Hi everyone,
I come to you because I think that I I don't understand something with aggregate filter or more generally with logstash.
I'm trying to read a CSV file and use aggregate filter, trying to reproduce something like this documentation example : Aggregate filter plugin | Logstash Reference [8.11] | Elastic
Actually the indexation run well and the data indexed corresponds to the mapping that I want for my index.
Problem is that every time I run the indexation on the same CSV file (to rebuild my index) I get different data in my index. By different data I mean that it's like the indexation skip lines randomly.

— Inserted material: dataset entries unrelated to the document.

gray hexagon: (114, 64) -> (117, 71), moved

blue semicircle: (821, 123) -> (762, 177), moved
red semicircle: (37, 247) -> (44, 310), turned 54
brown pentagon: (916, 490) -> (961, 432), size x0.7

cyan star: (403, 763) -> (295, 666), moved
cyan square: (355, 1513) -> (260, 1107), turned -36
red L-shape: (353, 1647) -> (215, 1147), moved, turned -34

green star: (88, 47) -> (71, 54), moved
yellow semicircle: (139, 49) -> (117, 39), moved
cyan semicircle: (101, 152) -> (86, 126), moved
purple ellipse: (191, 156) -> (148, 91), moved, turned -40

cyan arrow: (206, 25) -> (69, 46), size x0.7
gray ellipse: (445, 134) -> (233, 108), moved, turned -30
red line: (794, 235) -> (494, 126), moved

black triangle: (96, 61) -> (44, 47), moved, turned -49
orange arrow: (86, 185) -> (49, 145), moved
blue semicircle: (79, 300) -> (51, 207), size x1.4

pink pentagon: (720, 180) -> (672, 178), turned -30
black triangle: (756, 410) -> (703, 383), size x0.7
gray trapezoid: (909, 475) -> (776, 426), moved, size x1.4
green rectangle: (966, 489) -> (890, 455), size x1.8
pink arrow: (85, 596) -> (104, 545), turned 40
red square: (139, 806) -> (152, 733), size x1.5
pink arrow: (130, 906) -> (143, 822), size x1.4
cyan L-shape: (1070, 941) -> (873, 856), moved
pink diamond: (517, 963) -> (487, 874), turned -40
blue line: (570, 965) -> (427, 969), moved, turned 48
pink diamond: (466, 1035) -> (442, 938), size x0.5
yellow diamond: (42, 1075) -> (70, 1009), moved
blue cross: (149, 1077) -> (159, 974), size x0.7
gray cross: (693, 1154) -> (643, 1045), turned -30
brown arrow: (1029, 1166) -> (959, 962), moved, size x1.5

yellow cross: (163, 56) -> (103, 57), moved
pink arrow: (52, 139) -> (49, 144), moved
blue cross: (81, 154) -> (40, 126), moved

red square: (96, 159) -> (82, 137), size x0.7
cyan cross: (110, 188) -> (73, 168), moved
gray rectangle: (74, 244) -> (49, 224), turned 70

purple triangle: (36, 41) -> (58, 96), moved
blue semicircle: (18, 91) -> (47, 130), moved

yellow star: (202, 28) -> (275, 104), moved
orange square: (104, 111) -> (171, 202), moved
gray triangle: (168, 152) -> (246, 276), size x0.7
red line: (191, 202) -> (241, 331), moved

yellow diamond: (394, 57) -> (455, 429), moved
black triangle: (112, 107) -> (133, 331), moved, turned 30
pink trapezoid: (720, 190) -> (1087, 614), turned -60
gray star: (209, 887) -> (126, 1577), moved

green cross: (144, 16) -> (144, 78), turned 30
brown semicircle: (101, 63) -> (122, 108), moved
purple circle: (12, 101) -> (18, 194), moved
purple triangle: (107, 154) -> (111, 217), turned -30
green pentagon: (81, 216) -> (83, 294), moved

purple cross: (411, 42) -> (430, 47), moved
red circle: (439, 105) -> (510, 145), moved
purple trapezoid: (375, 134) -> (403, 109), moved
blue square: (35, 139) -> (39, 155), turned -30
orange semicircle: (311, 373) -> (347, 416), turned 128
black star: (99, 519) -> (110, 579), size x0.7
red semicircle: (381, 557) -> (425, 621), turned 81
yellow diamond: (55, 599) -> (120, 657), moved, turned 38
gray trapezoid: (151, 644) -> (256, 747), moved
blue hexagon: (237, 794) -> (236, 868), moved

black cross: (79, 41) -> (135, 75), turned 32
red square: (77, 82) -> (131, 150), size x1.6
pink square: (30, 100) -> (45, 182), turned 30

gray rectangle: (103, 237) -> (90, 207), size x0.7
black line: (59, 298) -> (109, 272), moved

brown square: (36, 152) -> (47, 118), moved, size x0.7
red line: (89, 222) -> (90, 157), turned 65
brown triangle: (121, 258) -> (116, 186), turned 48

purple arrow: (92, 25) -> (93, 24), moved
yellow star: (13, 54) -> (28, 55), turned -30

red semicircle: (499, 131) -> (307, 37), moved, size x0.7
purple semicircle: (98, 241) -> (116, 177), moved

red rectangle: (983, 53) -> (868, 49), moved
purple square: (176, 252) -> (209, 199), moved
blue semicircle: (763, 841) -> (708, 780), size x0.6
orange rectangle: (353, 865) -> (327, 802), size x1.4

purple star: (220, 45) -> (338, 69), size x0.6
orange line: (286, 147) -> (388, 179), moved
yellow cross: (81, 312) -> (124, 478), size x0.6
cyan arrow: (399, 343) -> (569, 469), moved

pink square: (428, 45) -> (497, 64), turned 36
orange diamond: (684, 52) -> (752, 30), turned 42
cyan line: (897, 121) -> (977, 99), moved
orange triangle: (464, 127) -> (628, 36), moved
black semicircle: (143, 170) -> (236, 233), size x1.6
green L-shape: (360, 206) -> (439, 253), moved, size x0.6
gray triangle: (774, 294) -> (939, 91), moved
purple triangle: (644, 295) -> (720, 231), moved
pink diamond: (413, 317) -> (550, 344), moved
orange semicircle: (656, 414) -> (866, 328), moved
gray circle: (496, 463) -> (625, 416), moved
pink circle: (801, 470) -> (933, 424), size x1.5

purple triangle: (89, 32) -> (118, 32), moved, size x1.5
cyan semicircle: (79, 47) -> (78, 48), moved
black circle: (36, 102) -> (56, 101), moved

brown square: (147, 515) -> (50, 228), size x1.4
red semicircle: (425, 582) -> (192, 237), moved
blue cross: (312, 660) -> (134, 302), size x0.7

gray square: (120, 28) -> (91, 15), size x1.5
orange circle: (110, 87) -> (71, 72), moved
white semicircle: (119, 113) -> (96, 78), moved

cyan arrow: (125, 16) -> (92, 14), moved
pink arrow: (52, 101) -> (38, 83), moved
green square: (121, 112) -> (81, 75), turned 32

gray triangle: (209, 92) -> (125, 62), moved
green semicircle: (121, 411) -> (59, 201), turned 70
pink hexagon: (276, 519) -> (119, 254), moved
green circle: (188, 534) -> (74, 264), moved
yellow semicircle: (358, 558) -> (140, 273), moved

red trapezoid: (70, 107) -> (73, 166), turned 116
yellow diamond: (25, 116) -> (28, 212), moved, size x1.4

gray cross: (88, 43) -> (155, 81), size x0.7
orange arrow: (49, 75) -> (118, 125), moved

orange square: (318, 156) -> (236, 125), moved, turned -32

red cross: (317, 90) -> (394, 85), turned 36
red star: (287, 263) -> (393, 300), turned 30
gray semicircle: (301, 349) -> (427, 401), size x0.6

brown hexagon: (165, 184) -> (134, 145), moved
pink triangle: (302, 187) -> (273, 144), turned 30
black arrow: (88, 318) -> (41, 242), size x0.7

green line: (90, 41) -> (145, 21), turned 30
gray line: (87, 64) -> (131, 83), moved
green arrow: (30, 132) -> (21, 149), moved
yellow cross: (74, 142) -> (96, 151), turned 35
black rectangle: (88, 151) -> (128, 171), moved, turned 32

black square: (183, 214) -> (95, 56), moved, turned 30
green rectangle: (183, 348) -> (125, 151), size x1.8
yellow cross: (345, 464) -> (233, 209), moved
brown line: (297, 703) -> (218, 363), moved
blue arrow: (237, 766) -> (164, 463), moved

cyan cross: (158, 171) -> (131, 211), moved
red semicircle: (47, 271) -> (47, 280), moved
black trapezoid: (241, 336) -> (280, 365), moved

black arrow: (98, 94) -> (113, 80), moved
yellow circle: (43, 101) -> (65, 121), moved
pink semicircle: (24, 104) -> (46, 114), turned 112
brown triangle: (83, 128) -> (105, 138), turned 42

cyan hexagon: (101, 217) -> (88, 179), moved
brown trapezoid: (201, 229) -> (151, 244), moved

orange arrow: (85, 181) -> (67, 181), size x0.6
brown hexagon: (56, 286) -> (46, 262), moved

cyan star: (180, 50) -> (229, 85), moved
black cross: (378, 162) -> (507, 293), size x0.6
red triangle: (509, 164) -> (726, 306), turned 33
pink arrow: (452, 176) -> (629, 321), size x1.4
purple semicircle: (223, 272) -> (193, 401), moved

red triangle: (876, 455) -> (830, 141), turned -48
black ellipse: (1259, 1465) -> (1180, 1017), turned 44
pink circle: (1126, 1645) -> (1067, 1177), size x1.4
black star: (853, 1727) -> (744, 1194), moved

Here is an example of my aggregate filter :
filter { csv { separator => ";" remove_field => [ "loading_date","message","path","host","@version" ] columns => ["platforme_source","instrument_csv","parametre_csv","site_label","plateforme_label","instrument_label","instrument_facette_label","parametre_label","type_parametre","type_donnees","affichage","deploiement","deploiment_startdate","deploiement_enddate" ] skip_empty_rows => true skip_header => true } aggregate { task_id => "%{platforme_source}" code => " map['platforme_source'] ||= event.get('platforme_source') map['plateforme_label'] ||= event.get('plateforme_label') map['instruments_code'] ||= [] map['instruments'] ||= [] instrument_code = event.get('instrument_csv') if ! map['instruments_code'].include?(instrument_code) map['instruments_code'] << instrument_code map['instruments'] << {'instrument_code' => instrument_code, 'instrument_label' => event.get('instrument_label'), 'instrument_flabel' => event.get('instrument_facette_label')} end map['parameters'] ||= [] map['parameters'] << {'parametre_code' => event.get('parametre_csv'), 'parametre_label' => event.get('parametre_label'), 'type_parametre' => event.get('type_parametre'), 'type_donnees' => event.get('type_donnees'), 'instruments_code' => instrument_code} event.cancel() " push_previous_map_as_event => true }
}
To simply describe my problem, if you look at my data indexed example :
First indexation : instruments field is an array that contains 3 instruments
Second indexation : instruments field is an array that contains 5 instruments
Third indexation : instruments field is an array that contains 1 instrument
But I'm always pointing on the same CSV file so I expect to always have the same number of instruments indexed (and more generally exactly all the same data) when I rebuild my index.
I'm not sure to be clear but I hope someone will be able to help me
Best,
Leo.